So far as shellac is concerned, I like using it for setting double planking, sealing wood prior to luting or bedding and for French Polish. This stuff has been around since the days of the early Egyptian coffin makers and boat builders and has been doing a good job ever since.
It drys fast, does not need to be catalized and is easily cleaned off your paws and tools with a bit of alcohol. And, when taking damaged components apart it is easily reveresed. You may wonder why I use grain spirits for French Polish work. It prevents the finish from setting up too fast and crazing after several months as often can happen with denatured alky.
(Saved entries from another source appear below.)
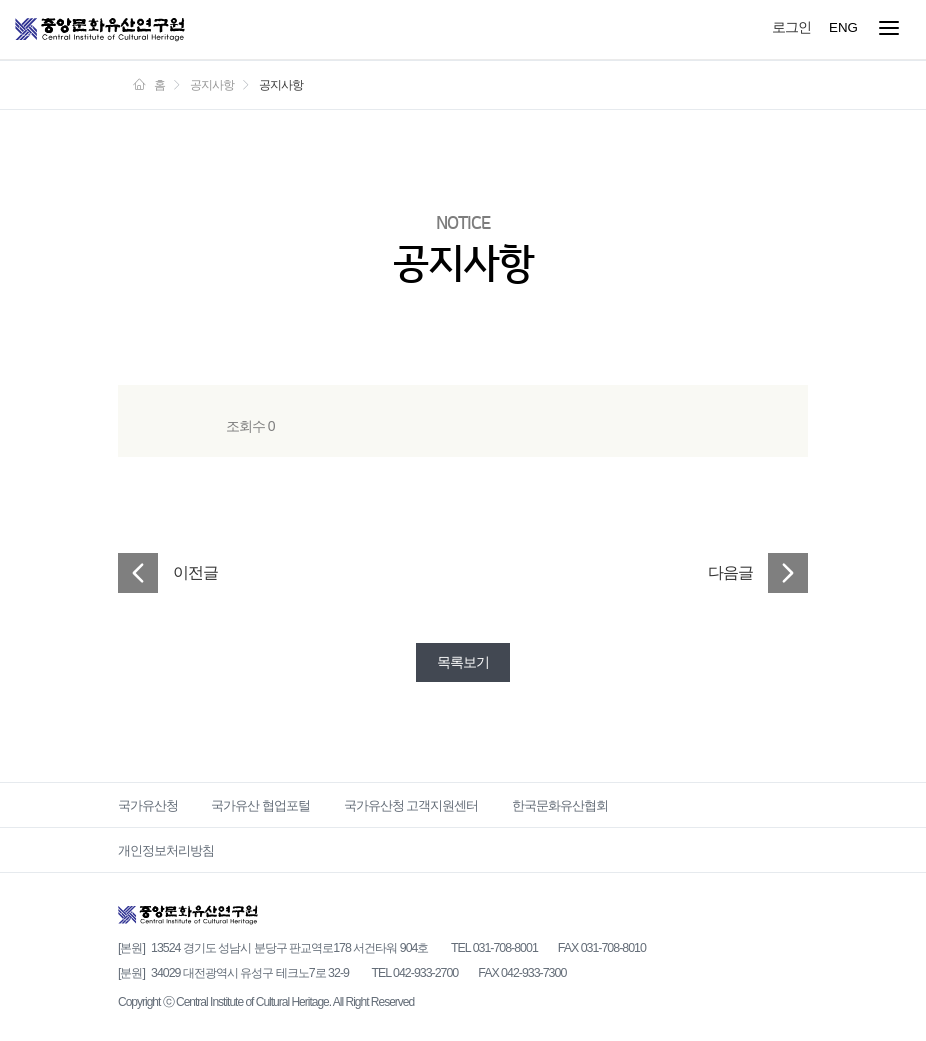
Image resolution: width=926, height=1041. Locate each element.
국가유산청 (148, 805)
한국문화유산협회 (560, 805)
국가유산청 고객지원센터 (411, 805)
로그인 (791, 27)
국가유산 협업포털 (260, 805)
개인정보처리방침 (166, 850)
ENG (843, 27)
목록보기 (463, 662)
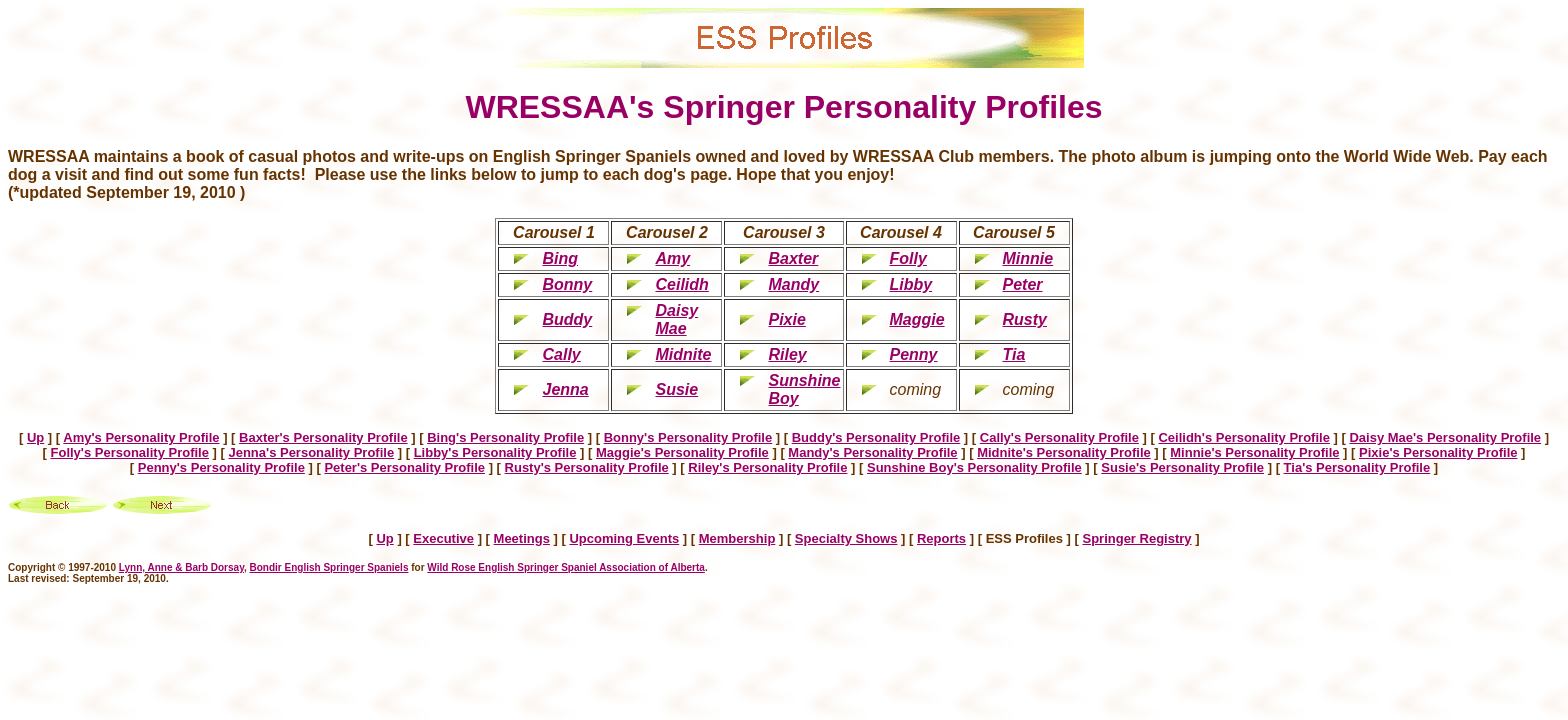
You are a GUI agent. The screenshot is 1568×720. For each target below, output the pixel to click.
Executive (443, 538)
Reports (941, 538)
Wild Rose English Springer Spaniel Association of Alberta (566, 567)
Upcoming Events (624, 538)
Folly (908, 258)
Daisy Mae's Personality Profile (1445, 437)
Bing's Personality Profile (505, 437)
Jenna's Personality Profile (311, 452)
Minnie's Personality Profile (1254, 452)
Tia (1014, 354)
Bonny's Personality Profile (688, 437)
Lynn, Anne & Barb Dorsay (181, 567)
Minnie (1028, 258)
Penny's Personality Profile (221, 467)
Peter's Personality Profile (404, 467)
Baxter (793, 258)
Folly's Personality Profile (130, 452)
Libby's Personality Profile (495, 452)
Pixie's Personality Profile (1438, 452)
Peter (1023, 284)
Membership (737, 538)
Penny (914, 354)
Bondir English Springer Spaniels (329, 567)
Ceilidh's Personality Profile (1243, 437)
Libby (911, 284)
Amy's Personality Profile (141, 437)
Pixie (786, 319)
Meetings (522, 538)
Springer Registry (1136, 538)
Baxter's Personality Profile (323, 437)
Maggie (917, 319)
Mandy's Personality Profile (872, 452)
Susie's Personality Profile (1182, 467)
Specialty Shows (846, 538)
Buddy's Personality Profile (876, 437)
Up (35, 437)
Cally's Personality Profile (1059, 437)
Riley (787, 354)
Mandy (793, 284)
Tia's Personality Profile (1357, 467)
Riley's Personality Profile (767, 467)
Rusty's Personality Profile (587, 467)
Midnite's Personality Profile (1064, 452)
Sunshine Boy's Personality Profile (974, 467)
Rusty (1025, 319)
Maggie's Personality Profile (682, 452)
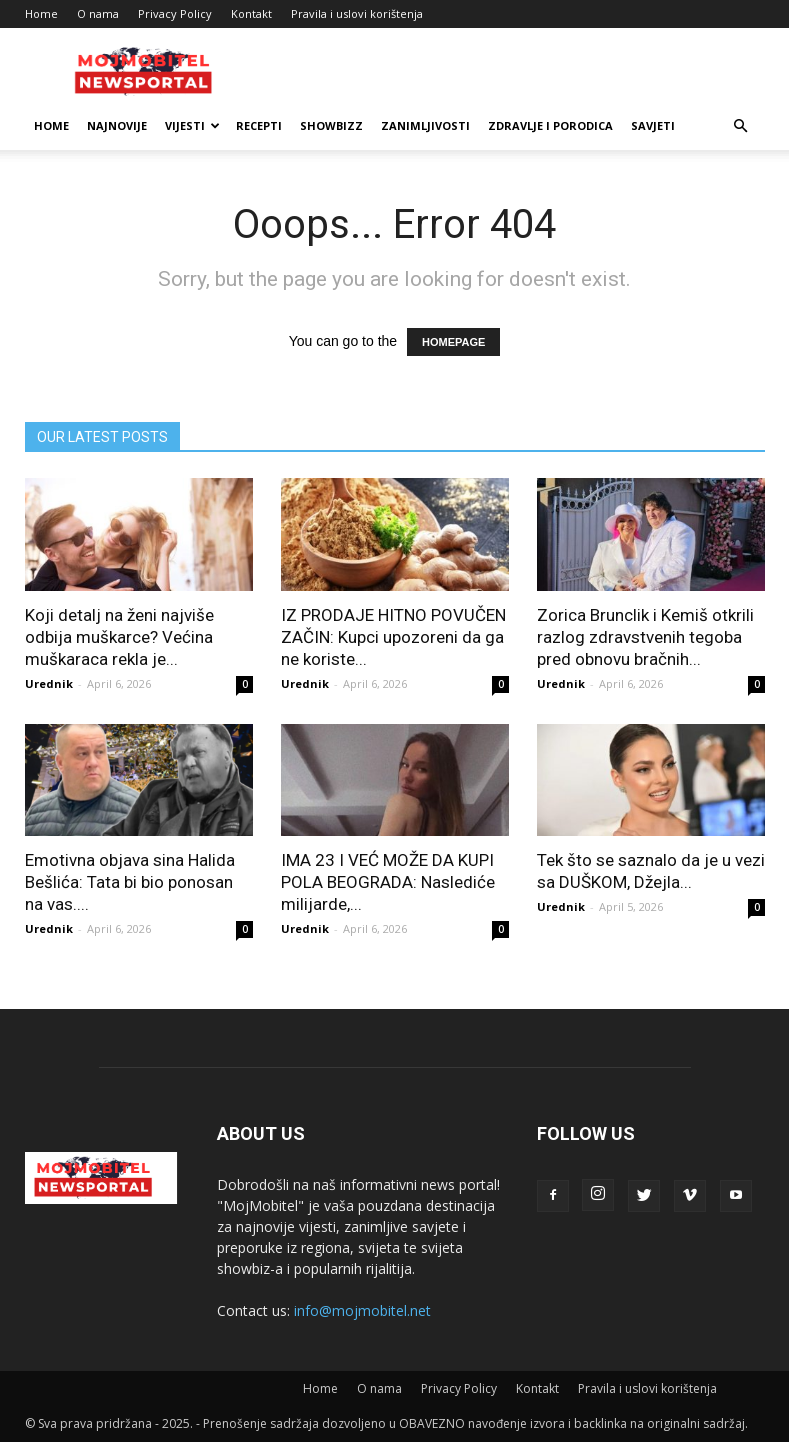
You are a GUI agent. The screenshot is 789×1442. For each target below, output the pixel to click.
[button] (741, 126)
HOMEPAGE (453, 342)
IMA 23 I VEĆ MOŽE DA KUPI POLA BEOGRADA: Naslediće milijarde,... (388, 882)
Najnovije (117, 125)
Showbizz (331, 125)
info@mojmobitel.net (362, 1310)
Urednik (49, 683)
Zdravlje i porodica (550, 125)
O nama (98, 13)
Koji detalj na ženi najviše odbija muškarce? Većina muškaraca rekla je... (119, 637)
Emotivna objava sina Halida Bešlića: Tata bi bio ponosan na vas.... (130, 882)
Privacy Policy (175, 13)
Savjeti (653, 125)
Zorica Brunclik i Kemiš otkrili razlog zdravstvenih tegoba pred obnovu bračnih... (645, 637)
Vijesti (192, 125)
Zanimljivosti (425, 125)
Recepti (259, 125)
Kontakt (251, 13)
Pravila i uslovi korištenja (357, 13)
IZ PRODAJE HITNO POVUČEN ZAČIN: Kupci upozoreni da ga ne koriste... (393, 637)
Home (41, 13)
It is also better on the lungs if I'm not wearing a mask.
Jay

floatingkiwi
07-22-2010, 02:00 AM
Yes, the Early Egyptians worshipped just about everything that walked, crawled slid and jumped, in particular, those big shiny beetles.Isn't shellac from those things?
I gotta watch out not to set up too fast as crazing is often denature of this alky.

Soundman67
07-22-2010, 10:01 AM
Jay, great description. I was also wondering about the setting the canvas in white lead. are you painting it on and then stretching the canvas over? what type of paint do you cover it with? and where do you get bronze staples?
Thanks again for the info. your explanations may help all of us to avoid those expensive mistakes.

floatingkiwi
07-22-2010, 02:41 PM
I saw some Monel staples at West Marine, and JD carry T50 staples of various rustproof material.

Jay Greer
07-22-2010, 04:08 PM
Shellac comes from the Indian Lac Beetle. The Egyptians must have traded for it. Regular denatured alcohol is ok for general use. For special work, there is a denatured that is labled as shellac thinner. It contains something that slows down the drying process. The only time I use grain alcohol for thinning shellac is for archival work and art restoration.